┌──

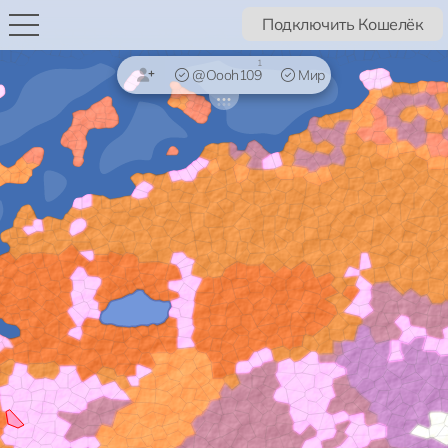
Подключить Кошелёк
1
@Oooh109
Мир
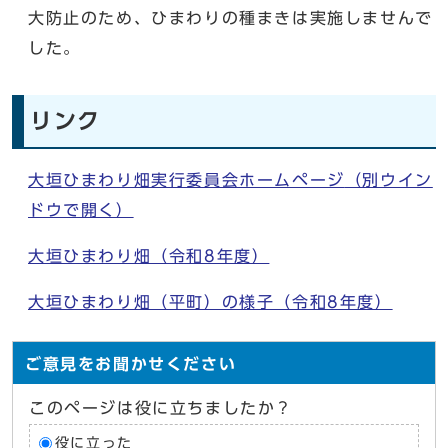
大防止のため、ひまわりの種まきは実施しませんで
した。
リンク
大垣ひまわり畑実行委員会ホームページ
（別ウイン
ドウで開く）
大垣ひまわり畑（令和8年度）
大垣ひまわり畑（平町）の様子（令和8年度）
ご意見をお聞かせください
このページは役に立ちましたか？
役に立った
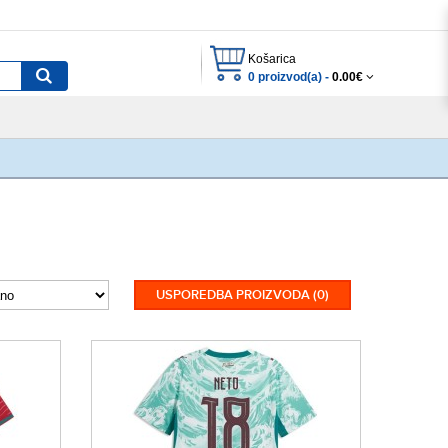
Košarica
0 proizvod(a) -
0.00€
USPOREDBA PROIZVODA (0)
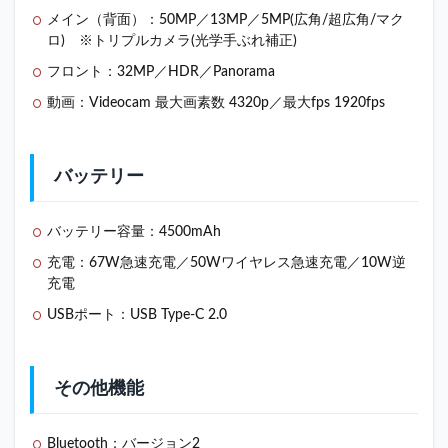
を購入
メイン（背面）：50MP／13MP／5MP(広角/超広角/マク
する3
ロ) ※トリプルカメラ(光学手ぶれ補正)
つの方
法
フロント：32MP／HDR／Panorama
3.1
動画：Videocam 最大画素数 4320p／最大fps 1920fps
①日本
の
Amazon
や楽天
バッテリー
などで
並行輸
入品を
バッテリー容量：4500mAh
購入す
る
充電：67W急速充電／50Wワイヤレス急速充電／10W逆
充電
3.2
②日
USBポート：USB Type-C 2.0
本配
送を
して
いる
その他機能
海外
サイ
トで
Bluetooth：バージョン2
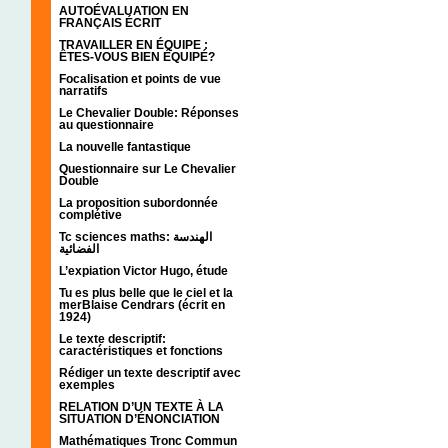
AUTOÉVALUATION EN
FRANÇAIS ÉCRIT
TRAVAILLER EN ÉQUIPE :
ÊTES-VOUS BIEN ÉQUIPÉ?
Focalisation et points de vue
narratifs
Le Chevalier Double: Réponses
au questionnaire
La nouvelle fantastique
Questionnaire sur Le Chevalier
Double
La proposition subordonnée
complétive
Tc sciences maths: الهندسة
الفضائية
L’expiation Victor Hugo, étude
Tu es plus belle que le ciel et la
merBlaise Cendrars (écrit en
1924)
Le texte descriptif:
caractéristiques et fonctions
Rédiger un texte descriptif avec
exemples
RELATION D’UN TEXTE À LA
SITUATION D’ÉNONCIATION
Mathématiques Tronc Commun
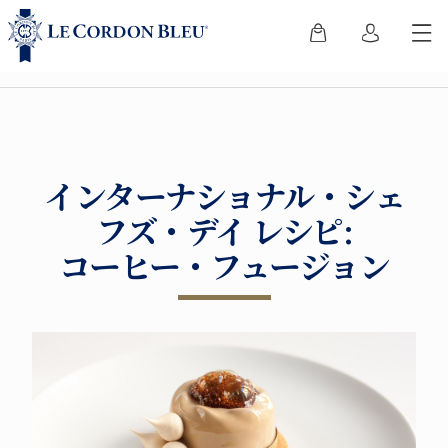
インターナショナル・シェ
フズ・デイ レシピ:
コーヒー・フュージョン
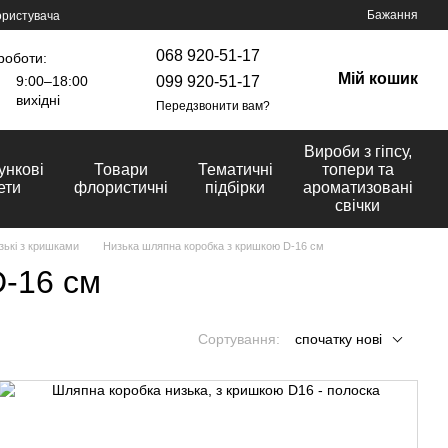
Бажання
ористувача
068 920-51-17
роботи:
Мій кошик
099 920-51-17
9:00–18:00
вихідні
Передзвонити вам?
Вироби з гіпсу,
ункові
Товари
Тематичні
топери та
ети
флористичні
підбірки
ароматизовані
свічки
зькі з кришками
Низька шляпна коробка з кришкою D-16 см
D-16 см
Сортування:
спочатку нові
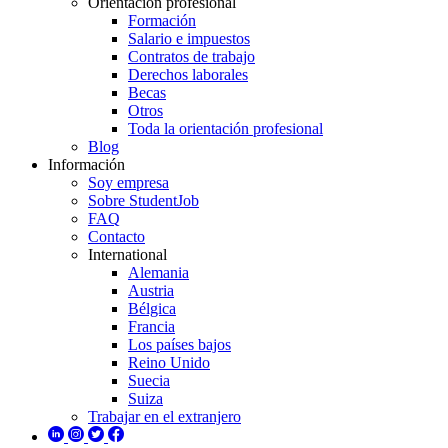
Orientación profesional
Formación
Salario e impuestos
Contratos de trabajo
Derechos laborales
Becas
Otros
Toda la orientación profesional
Blog
Información
Soy empresa
Sobre StudentJob
FAQ
Contacto
International
Alemania
Austria
Bélgica
Francia
Los países bajos
Reino Unido
Suecia
Suiza
Trabajar en el extranjero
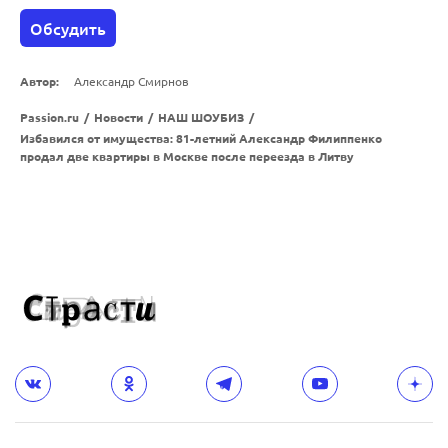
Обсудить
Автор:
Александр Смирнов
Passion.ru
/
Новости
/
НАШ ШОУБИЗ
/
Избавился от имущества: 81-летний Александр Филиппенко
продал две квартиры в Москве после переезда в Литву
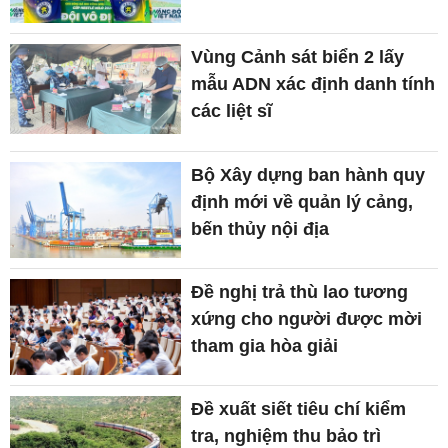
Vùng Cảnh sát biển 2 lấy
mẫu ADN xác định danh tính
các liệt sĩ
Bộ Xây dựng ban hành quy
định mới về quản lý cảng,
bến thủy nội địa
Đề nghị trả thù lao tương
xứng cho người được mời
tham gia hòa giải
Đề xuất siết tiêu chí kiểm
tra, nghiệm thu bảo trì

└──

[Directions] I'd like every line with the string "Chevalier" copied from the listing.

[Result]
Le Chevalier Double: Réponses
Questionnaire sur Le Chevalier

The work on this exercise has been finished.